The challenges encountered—ranging from local environment setup issues to Terraform deployment conflicts—reinforced the importance of choosing the right tools and structuring infrastructure thoughtfully. Refactoring the Terraform configuration into separate stages not only resolved deployment errors but also introduced a more maintainable, production-aligned workflow.
Additionally, the experience underscored key operational concepts such as the dependency on container images being successfully pulled from Azure Container Registry and the flexibility provided by environment variables in managing application configuration without modifying code.
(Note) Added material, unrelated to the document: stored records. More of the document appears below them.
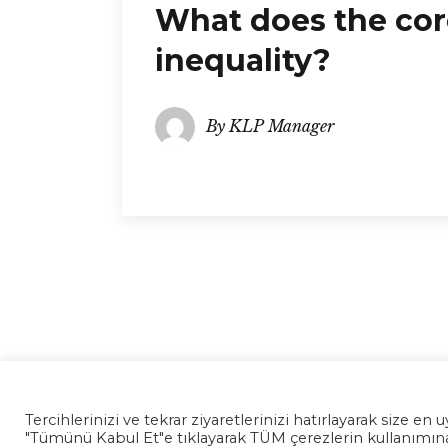
What does the co
inequality?
By
KLP Manager
Tercihlerinizi ve tekrar ziyaretlerinizi hatırlayarak size 
"Tümünü Kabul Et"e tıklayarak TÜM çerezlerin kullanımına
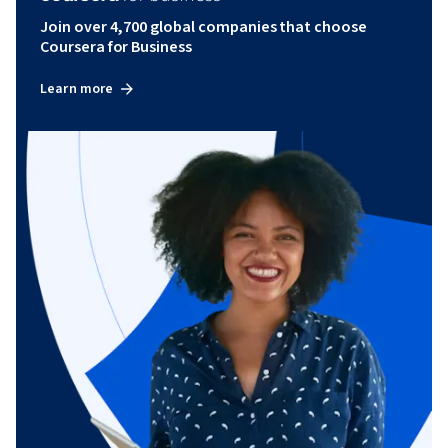
Join over 4,700 global companies that choose
Coursera for Business
Learn more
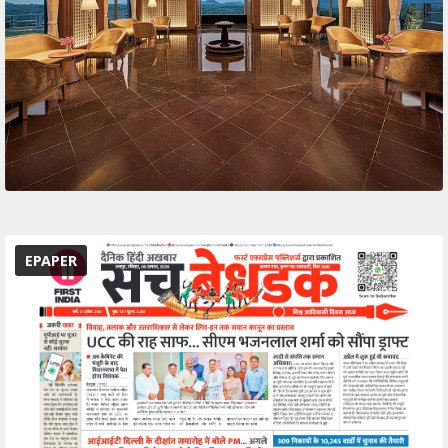
EPAPER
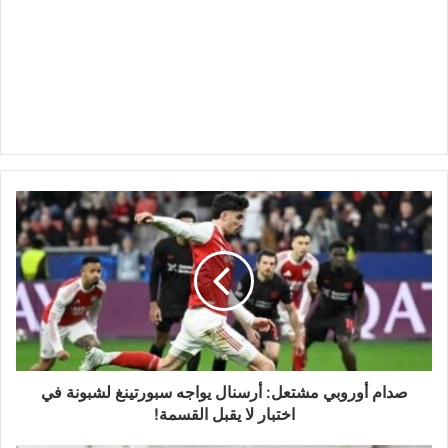
صدام أوروبي مشتعل: أرسنال يواجه سبورتينغ لشبونة في
اختبار لا يقبل القسمة!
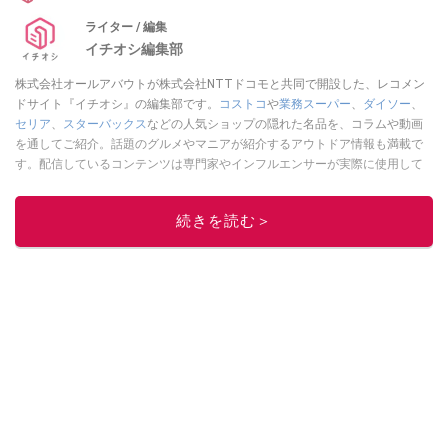
ライター / 編集
イチオシ編集部
株式会社オールアバウトが株式会社NTTドコモと共同で開設した、レコメン
ドサイト『イチオシ』の編集部です。
コストコ
や
業務スーパー
、
ダイソー
、
セリア
、
スターバックス
などの人気ショップの隠れた名品を、コラムや動画
を通してご紹介。話題のグルメやマニアが紹介するアウトドア情報も満載で
す。配信しているコンテンツは専門家やインフルエンサーが実際に使用して
レビューしています。毎日トレンド情報をお届けしているので、ぜひ
Google
ニュースでフォロー
してください！
続きを読む＞
このイチオシストの他の記事を読む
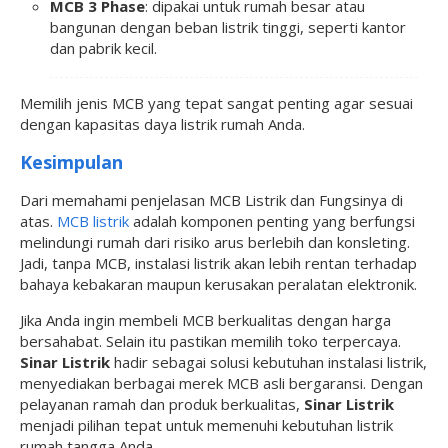
MCB 3 Phase
: dipakai untuk rumah besar atau
bangunan dengan beban listrik tinggi, seperti kantor
dan pabrik kecil.
Memilih jenis MCB yang tepat sangat penting agar sesuai
dengan kapasitas daya listrik rumah Anda.
Kesimpulan
Dari memahami penjelasan MCB Listrik dan Fungsinya di
atas.
MCB listrik
adalah komponen penting yang berfungsi
melindungi rumah dari risiko arus berlebih dan konsleting.
Jadi, tanpa MCB, instalasi listrik akan lebih rentan terhadap
bahaya kebakaran maupun kerusakan peralatan elektronik.
Jika Anda ingin membeli MCB berkualitas dengan harga
bersahabat. Selain itu pastikan memilih toko terpercaya.
Sinar Listrik
hadir sebagai solusi kebutuhan instalasi listrik,
menyediakan berbagai merek MCB asli bergaransi. Dengan
pelayanan ramah dan produk berkualitas,
Sinar Listrik
menjadi pilihan tepat untuk memenuhi kebutuhan listrik
rumah tangga Anda.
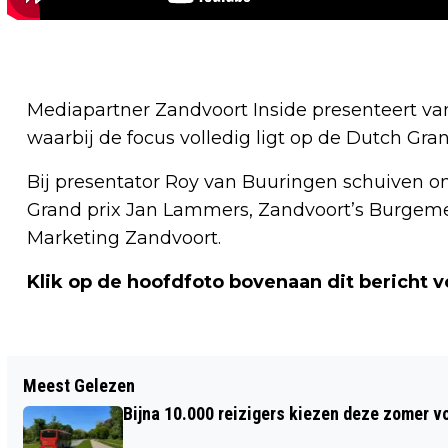
Mediapartner Zandvoort Inside presenteert v
waarbij de focus volledig ligt op de Dutch G
Bij presentator Roy van Buuringen schuiven on
Grand prix Jan Lammers, Zandvoort’s Burgem
Marketing Zandvoort.
Klik op de hoofdfoto bovenaan dit bericht 
Vorig artikel
Meest Gelezen
ONTHULLING RED BULL-RACEAUTO OP
Bijna 10.000 reizigers kiezen deze zomer v
HET BADHUISPLEIN ZANDVOORT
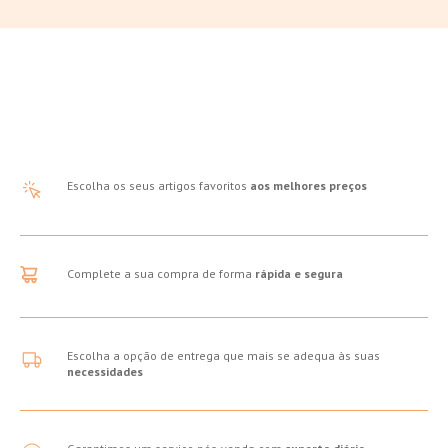
Escolha os seus artigos favoritos
aos melhores preços
Complete a sua compra de forma
rápida e segura
Escolha a opção de entrega que mais se adequa às suas
necessidades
Overall, while the setup works effectively, there is clear room for improvement in a production scenario. Enhancing security using Azure Key Vault can also be used in place of managed identity. Also, implementing a robust CI/CD pipeline, would ensure the system is more scalable and automated. This project serves as a strong foundation for building more resilient cloud-native applications using modern DevOps practices.